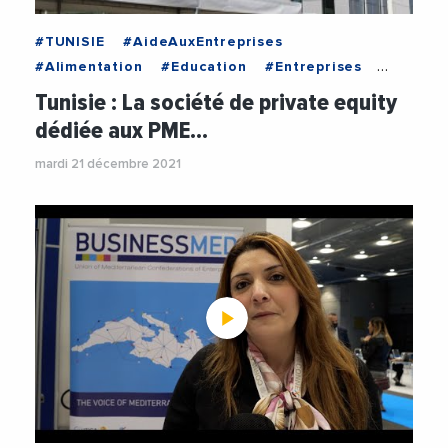
#TUNISIE
#AideAuxEntreprises
#Alimentation
#Education
#Entreprises
#Exportation
#Financement
Tunisie : La société de private equity
#FondsDAmp039Investissements
dédiée aux PME…
#Investissement
#PrivateEquity
mardi 21 décembre 2021
#Restauration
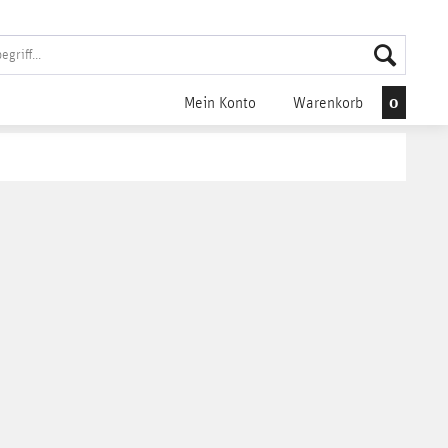
0
Mein Konto
Warenkorb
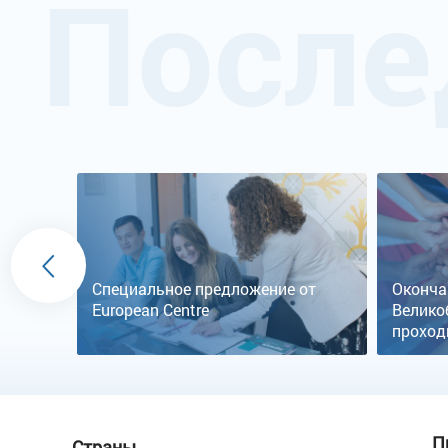
После
Специальное предложение от
Оконча
European Centre
Велико
проход
П
Страны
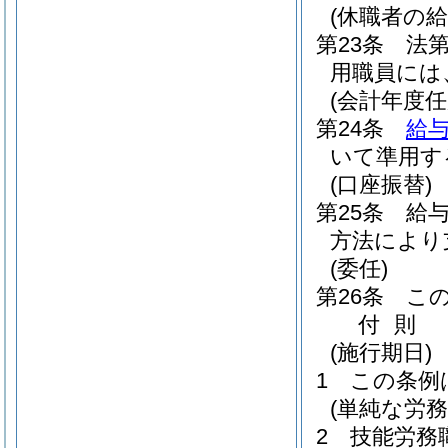
(休職者の給
第23条
法
用職員には
(会計年度
第24条
給与
いて準用す
(口座振替)
第25条
給
方法により
(委任)
第26条
こ
付
則
(施行期日)
1
この条例
(単純な労
2
技能労務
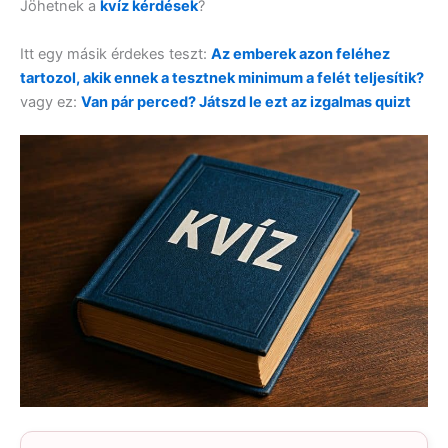
Jöhetnek a
kvíz kérdések
?
Itt egy másik érdekes teszt:
Az emberek azon feléhez
tartozol, akik ennek a tesztnek minimum a felét teljesítik?
vagy ez:
Van pár perced? Játszd le ezt az izgalmas quizt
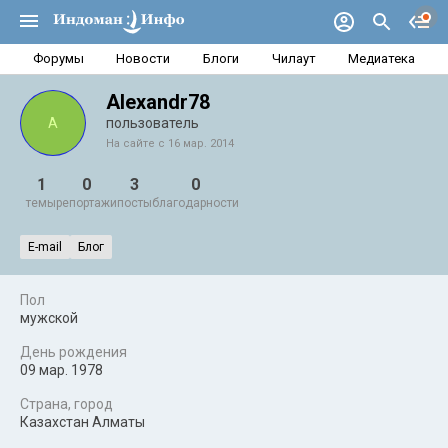
Форумы
Новости
Блоги
Чилаут
Медиатека
Alexandr78
A
пользователь
На сайте с 16 мар. 2014
1
0
3
0
темы
репортажи
посты
благодарности
E-mail
Блог
Пол
мужской
День рождения
09 мар. 1978
Страна, город
Казахстан Алматы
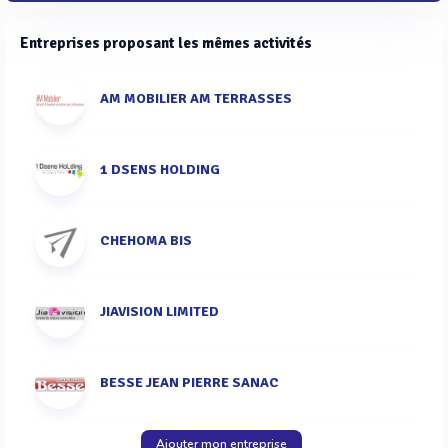
Entreprises proposant les mêmes activités
AM MOBILIER AM TERRASSES
1 DSENS HOLDING
CHEHOMA BIS
JIAVISION LIMITED
BESSE JEAN PIERRE SANAC
Ajouter mon entreprise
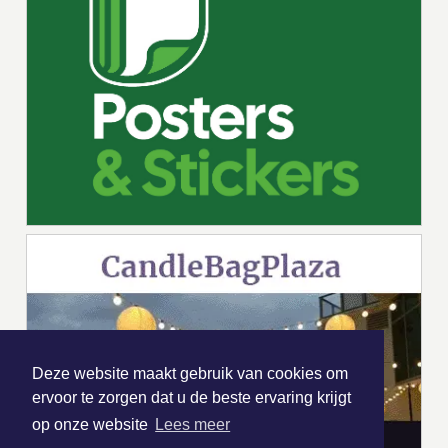
Deze website maakt gebruik van cookies om
ervoor te zorgen dat u de beste ervaring krijgt
op onze website
Lees meer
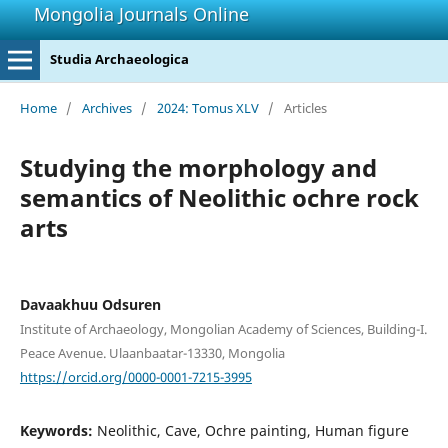
Mongolia Journals Online
Studia Archaeologica
Home
/
Archives
/
2024: Tomus XLV
/
Articles
Studying the morphology and
semantics of Neolithic ochre rock
arts
Davaakhuu Odsuren
Institute of Archaeology, Mongolian Academy of Sciences, Building-I.
Peace Avenue. Ulaanbaatar-13330, Mongolia
https://orcid.org/0000-0001-7215-3995
Keywords:
Neolithic, Cave, Ochre painting, Human figure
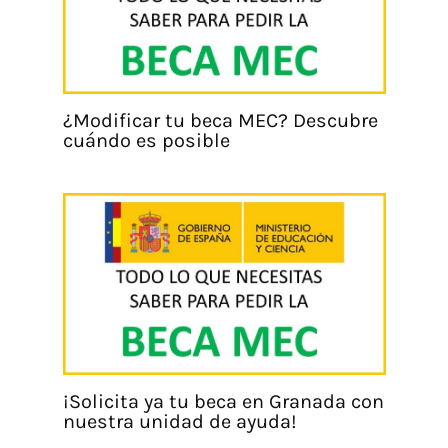
¿Modificar tu beca MEC? Descubre
cuándo es posible
¡Solicita ya tu beca en Granada con
nuestra unidad de ayuda!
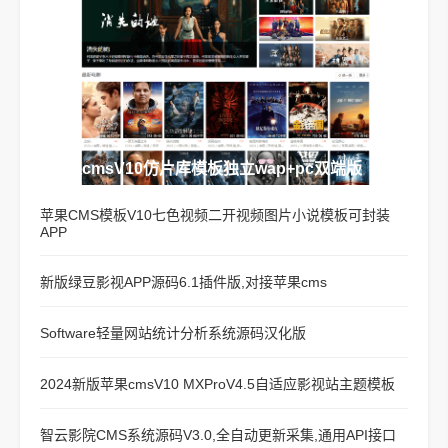
苹果cmsV10仿片库模板独立wap+pc双端版
苹果CMS模板V10七色视频二开视频图片小说模板可封装
APP
新版绿豆影视APP源码6.1插件版,对接苹果cms
Software轻量网站统计分析系统源码汉化版
2024新版苹果cmsV10 MXProV4.5自适应影视站主题模板
智云影院CMS系统源码V3.0,全自动更新采集,通用API接口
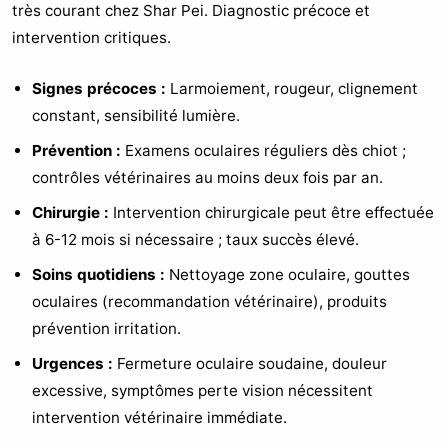
très courant chez Shar Pei. Diagnostic précoce et
intervention critiques.
Signes précoces :
Larmoiement, rougeur, clignement
constant, sensibilité lumière.
Prévention :
Examens oculaires réguliers dès chiot ;
contrôles vétérinaires au moins deux fois par an.
Chirurgie :
Intervention chirurgicale peut être effectuée
à 6-12 mois si nécessaire ; taux succès élevé.
Soins quotidiens :
Nettoyage zone oculaire, gouttes
oculaires (recommandation vétérinaire), produits
prévention irritation.
Urgences :
Fermeture oculaire soudaine, douleur
excessive, symptômes perte vision nécessitent
intervention vétérinaire immédiate.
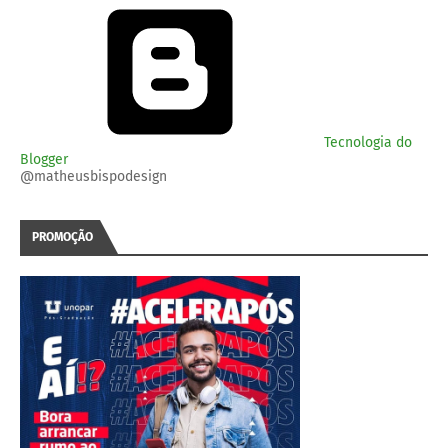
Tecnologia do
Blogger
@matheusbispodesign
PROMOÇÃO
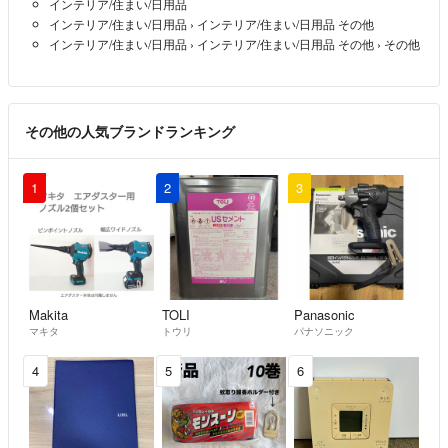
インテリア/住まい/日用品
インテリア/住まい/日用品
›
インテリア/住まい/日用品 その他
インテリア/住まい/日用品
›
インテリア/住まい/日用品 その他
›
その他
その他の人気ブランドランキング
1
2
3
Makita
TOLI
Panasonic
マキタ
トウリ
パナソニック
4
5
6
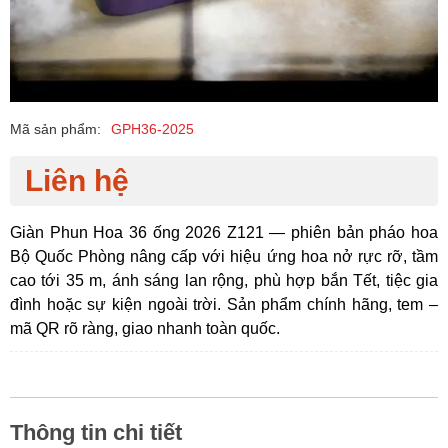
Mã sản phẩm:
GPH36-2025
Liên hệ
Giàn Phun Hoa 36 ống 2026 Z121 — phiên bản pháo hoa
Bộ Quốc Phòng nâng cấp với hiệu ứng hoa nở rực rỡ, tầm
cao tới 35 m, ánh sáng lan rộng, phù hợp bắn Tết, tiệc gia
đình hoặc sự kiện ngoài trời. Sản phẩm chính hãng, tem –
mã QR rõ ràng, giao nhanh toàn quốc.
Thông tin chi tiết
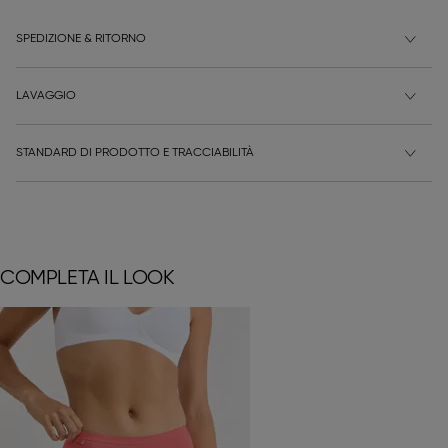
SPEDIZIONE & RITORNO
LAVAGGIO
STANDARD DI PRODOTTO E TRACCIABILITÀ
COMPLETA IL LOOK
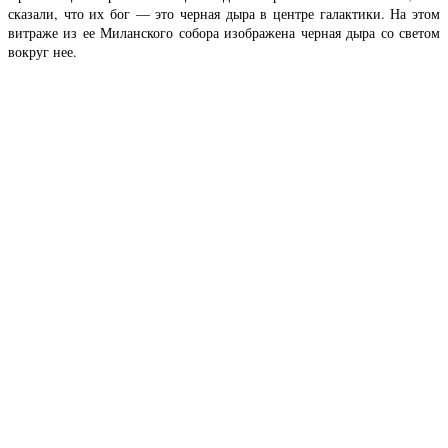
сказали, что их бог — это черная дыра в центре галактики. На этом
витраже из ее Миланского собора изображена черная дыра со светом
вокруг нее.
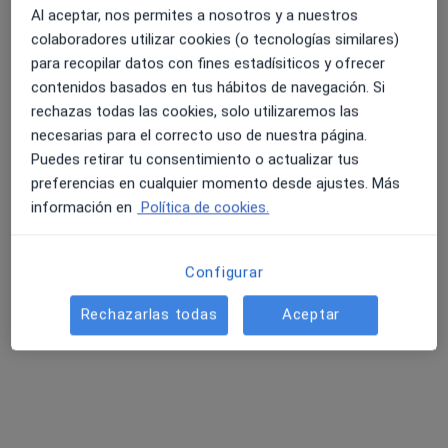
Al aceptar, nos permites a nosotros y a nuestros
Acepta Fiatc
colaboradores utilizar cookies (o tecnologías similares)
Ningún profesional de este centro tiene citas disponibles
para recopilar datos con fines estadísiticos y ofrecer
contenidos basados en tus hábitos de navegación. Si
Mostrar perfil
rechazas todas las cookies, solo utilizaremos las
necesarias para el correcto uso de nuestra página.
Puedes retirar tu consentimiento o actualizar tus
preferencias en cualquier momento desde ajustes. Más
Especialistas disponibles
información en
Política de cookies.
Estos especialistas se encuentran fuera de Manresa,
Barcelona, en zonas cercanas a tu búsqueda
Configurar
Rechazarlas todas
Aceptar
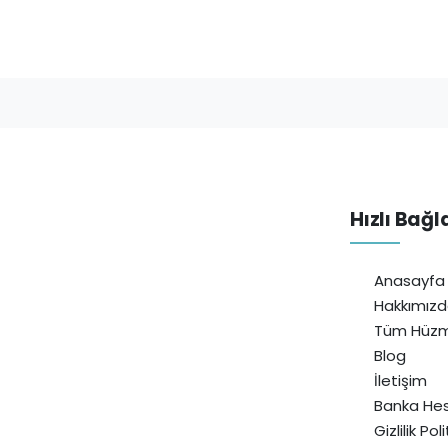
Hızlı Bağl
Anasayfa
Hakkımız
Tüm Hüzm
Blog
İletişim
Banka Hes
Gizlilik Pol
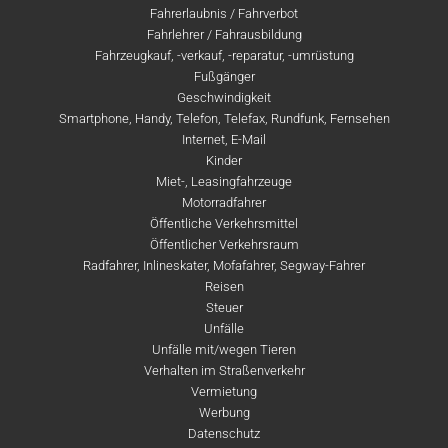
Fahrerlaubnis / Fahrverbot
Fahrlehrer / Fahrausbildung
Fahrzeugkauf, -verkauf, -reparatur, -umrüstung
Fußgänger
Geschwindigkeit
Smartphone, Handy, Telefon, Telefax, Rundfunk, Fernsehen
Internet, E-Mail
Kinder
Miet-, Leasingfahrzeuge
Motorradfahrer
Öffentliche Verkehrsmittel
Öffentlicher Verkehrsraum
Radfahrer, Inlineskater, Mofafahrer, Segway-Fahrer
Reisen
Steuer
Unfälle
Unfälle mit/wegen Tieren
Verhalten im Straßenverkehr
Vermietung
Werbung
Datenschutz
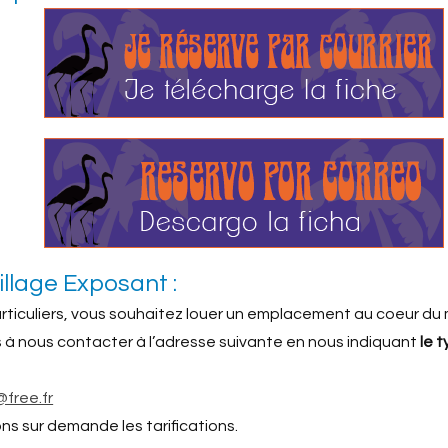
Village Exposant :
articuliers, vous souhaitez louer un emplacement au coeur du
s à nous contacter à l’adresse suivante en nous indiquant
le 
free.fr
ns sur demande les tarifications.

# [The problem]
With the pictures set aside, please write out all of the records above exactly.

# [Response to this task]
#TUNISIE
#AideAuxEntreprises
#Alimentation
#Education
#Entreprises
#Exportation
#Financement
Tunisie : La société de private equity
#FondsDAmp039Investissements
dédiée aux PME…
#Investissement
#PrivateEquity
mardi 21 décembre 2021
#Restauration
0
Mein Konto
Warenkorb
После
Специальное предложение от
Оконча
European Centre
Велико
проход
П
Страны
(休職者の給
第23条
法
用職員には
(会計年度
第24条
給与
いて準用す
(口座振替)
第25条
給
方法により
(委任)
第26条
こ
付
則
(施行期日)
1
この条例
(単純な労
2
技能労務
Jöhetnek a
kvíz kérdések
?
Itt egy másik érdekes teszt:
Az emberek azon feléhez
tartozol, akik ennek a tesztnek minimum a felét teljesítik?
vagy ez:
Van pár perced? Játszd le ezt az izgalmas quizt
Форумы
Новости
Блоги
Чилаут
Медиатека
Alexandr78
A
пользователь
На сайте с 16 мар. 2014
1
0
3
0
темы
репортажи
посты
благодарности
E-mail
Блог
Пол
мужской
День рождения
09 мар. 1978
Страна, город
Казахстан Алматы
Entreprises proposant les mêmes activités
AM MOBILIER AM TERRASSES
1 DSENS HOLDING
CHEHOMA BIS
JIAVISION LIMITED
BESSE JEAN PIERRE SANAC
Ajouter mon entreprise
Deze website maakt gebruik van cookies om
ervoor te zorgen dat u de beste ervaring krijgt
op onze website
Lees meer
Mongolia Journals Online
Studia Archaeologica
Home
/
Archives
/
2024: Tomus XLV
/
Articles
Studying the morphology and
semantics of Neolithic ochre rock
arts
Davaakhuu Odsuren
Institute of Archaeology, Mongolian Academy of Sciences, Building-I.
Peace Avenue. Ulaanbaatar-13330, Mongolia
https://orcid.org/0000-0001-7215-3995
Keywords:
Neolithic, Cave, Ochre painting, Human figure
¿Modificar tu beca MEC? Descubre
cuándo es posible
¡Solicita ya tu beca en Granada con
nuestra unidad de ayuda!
苹果cmsV10仿片库模板独立wap+pc双端版
苹果CMS模板V10七色视频二开视频图片小说模板可封装
APP
新版绿豆影视APP源码6.1插件版,对接苹果cms
Software轻量网站统计分析系统源码汉化版
2024新版苹果cmsV10 MXProV4.5自适应影视站主题模板
智云影院CMS系统源码V3.0,全自动更新采集,通用API接口
très courant chez Shar Pei. Diagnostic précoce et
intervention critiques.
Signes précoces :
Larmoiement, rougeur, clignement
constant, sensibilité lumière.
Prévention :
Examens oculaires réguliers dès chiot ;
contrôles vétérinaires au moins deux fois par an.
Chirurgie :
Intervention chirurgicale peut être effectuée
à 6-12 mois si nécessaire ; taux succès élevé.
Soins quotidiens :
Nettoyage zone oculaire, gouttes
oculaires (recommandation vétérinaire), produits
prévention irritation.
Urgences :
Fermeture oculaire soudaine, douleur
excessive, symptômes perte vision nécessitent
intervention vétérinaire immédiate.
Tecnologia do
Blogger
@matheusbispodesign
PROMOÇÃO
インテリア/住まい/日用品
インテリア/住まい/日用品
›
インテリア/住まい/日用品 その他
インテリア/住まい/日用品
›
インテリア/住まい/日用品 その他
›
その他
その他の人気ブランドランキング
1
2
3
Makita
TOLI
Panasonic
マキタ
トウリ
パナソニック
4
5
6
Mã sản phẩm:
GPH36-2025
Liên hệ
Giàn Phun Hoa 36 ống 2026 Z121 — phiên bản pháo hoa
Bộ Quốc Phòng nâng cấp với hiệu ứng hoa nở rực rỡ, tầm
cao tới 35 m, ánh sáng lan rộng, phù hợp bắn Tết, tiệc gia
đình hoặc sự kiện ngoài trời. Sản phẩm chính hãng, tem –
mã QR rõ ràng, giao nhanh toàn quốc.
Thông tin chi tiết
SPEDIZIONE & RITORNO
LAVAGGIO
STANDARD DI PRODOTTO E TRACCIABILITÀ
COMPLETA IL LOOK
сказали, что их бог — это черная дыра в центре галактики. На этом
витраже из ее Миланского собора изображена черная дыра со светом
вокруг нее.
Al aceptar, nos permites a nosotros y a nuestros
Acepta Fiatc
colaboradores utilizar cookies (o tecnologías similares)
Ningún profesional de este centro tiene citas disponibles
para recopilar datos con fines estadísiticos y ofrecer
contenidos basados en tus hábitos de navegación. Si
Mostrar perfil
rechazas todas las cookies, solo utilizaremos las
necesarias para el correcto uso de nuestra página.
Puedes retirar tu consentimiento o actualizar tus
preferencias en cualquier momento desde ajustes. Más
Especialistas disponibles
información en
Política de cookies.
Estos especialistas se encuentran fuera de Manresa,
Barcelona, en zonas cercanas a tu búsqueda
Configurar
Rechazarlas todas
Aceptar
Hızlı Bağl
Anasayfa
Hakkımız
Tüm Hüzm
Blog
İletişim
Banka Hes
Gizlilik Pol
Fahrerlaubnis / Fahrverbot
Fahrlehrer / Fahrausbildung
Fahrzeugkauf, -verkauf, -reparatur, -umrüstung
Fußgänger
Geschwindigkeit
Smartphone, Handy, Telefon, Telefax, Rundfunk, Fernsehen
Internet, E-Mail
Kinder
Miet-, Leasingfahrzeuge
Motorradfahrer
Öffentliche Verkehrsmittel
Öffentlicher Verkehrsraum
Radfahrer, Inlineskater, Mofafahrer, Segway-Fahrer
Reisen
Steuer
Unfälle
Unfälle mit/wegen Tieren
Verhalten im Straßenverkehr
Vermietung
Werbung
Datenschutz
Village Exposant :
articuliers, vous souhaitez louer un emplacement au coeur du
s à nous contacter à l’adresse suivante en nous indiquant
le 
free.fr
ns sur demande les tarifications.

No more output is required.